Model specification

Author

Katie Schuler

Published

October 8, 2024

1 Correlation as model building

Correlation is actually a simple case of model building in which we use one value (\(x\)) to predict another (\(y\)). Specifically, we are fitting the linear model \(y = ax + b\), where \(a\) and \(b\) are free parameters. Here, \(y\) is known as the response variable (the value we are trying to predict) and \(x\) is the explanatory variable (the one that we are attempting to explain the response variable with).

After z-scoring our variables, the correlation between \(x\) and \(y\) is equal to the slope of the line that best predicts \(y\) from \(x\).

2 Model building overview

Ideally we want to understand statistical modeling beyond the simple case of correlation. What if we have more than one explanatory variable? What if the relationship between variables is not linear? To address model building more broadly, it is helpful to think of building any model as a four-step process. We’ll treat each of these separately over the coming weeks. The goal for today is to get a big picture overview of the model building process and the types of models we might encounter in our research.

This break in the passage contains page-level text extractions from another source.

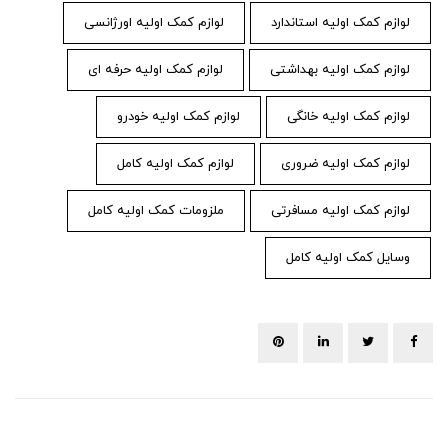
لوازم کمک اولیه استاندارد
لوازم کمک اولیه اورژانسی
لوازم کمک اولیه بهداشتی
لوازم کمک اولیه حرفه ای
لوازم کمک اولیه خانگی
لوازم کمک اولیه خودرو
لوازم کمک اولیه ضروری
لوازم کمک اولیه کامل
لوازم کمک اولیه مسافرتی
ملزومات کمک اولیه کامل
وسایل کمک اولیه کامل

Model specification (this week): what is the form?
Model fitting (this week); you have the form, how do you guess the free parameters?
Model accuracy (after break): you’ve estimated the parameters, how well does that model describe your data?
Model reliability (after break): when you estimate the parameters, there is some uncertainty on them

3 Types of models

Model specification involves deciding which type of model we’d like to apply. We will mostly apply linear models in this class, but it’s useful to first have a conceptual overview of the types of models we could apply.

3.1 Supervised vs unsupervised

As a starting point, we can divide statistical models into two types of learning (so called because we are trying to “learn” something about the data):

In supervised learning, we want to predict an output (or response) variable based on one or more input (or explanatory) variables. We call this supervised learning because both the input and output variables are known (sometimes this is called “labeled” data), and we are trying to learn the relationship between them. Linear regression is an example of a supervised learning model.
In unsupervised learning, there is no specific output variable that we are trying to predict. Instead, the model’s objective is to discover the underlying structure or patterns in the data. We call this unsupervised learning because only the input data is available (sometimes this is called “unlabeled” data); the model is trying to identify relationships in the data without being “supervised” by an outcome variable. PCA and cluster analysis are examples of unsupervised learning.
There are other machine learning approaches beyond these, like semi-supervised learning (combining both labeled and unlabeled data) and reinforcement learning (learning through trial and error based on rewards or penalties). But in this course we will focus on supervised learning models.

3.2 Regression v classification

Regression and classification are both types of supervised learning models — using one or more input variables to predict an output variable. The only difference between them is in type of output variable:

Regression is used when we want to predict a continuous output, meaning it is a number that can take on any value within a range (e.g. height, weight, response time)
Classification is used when we want to predict a categorical output, meaning it falls into specific classes or categories (e.g. true/false, yes/no, male/female/nonbinary). We cover this during advanced model building.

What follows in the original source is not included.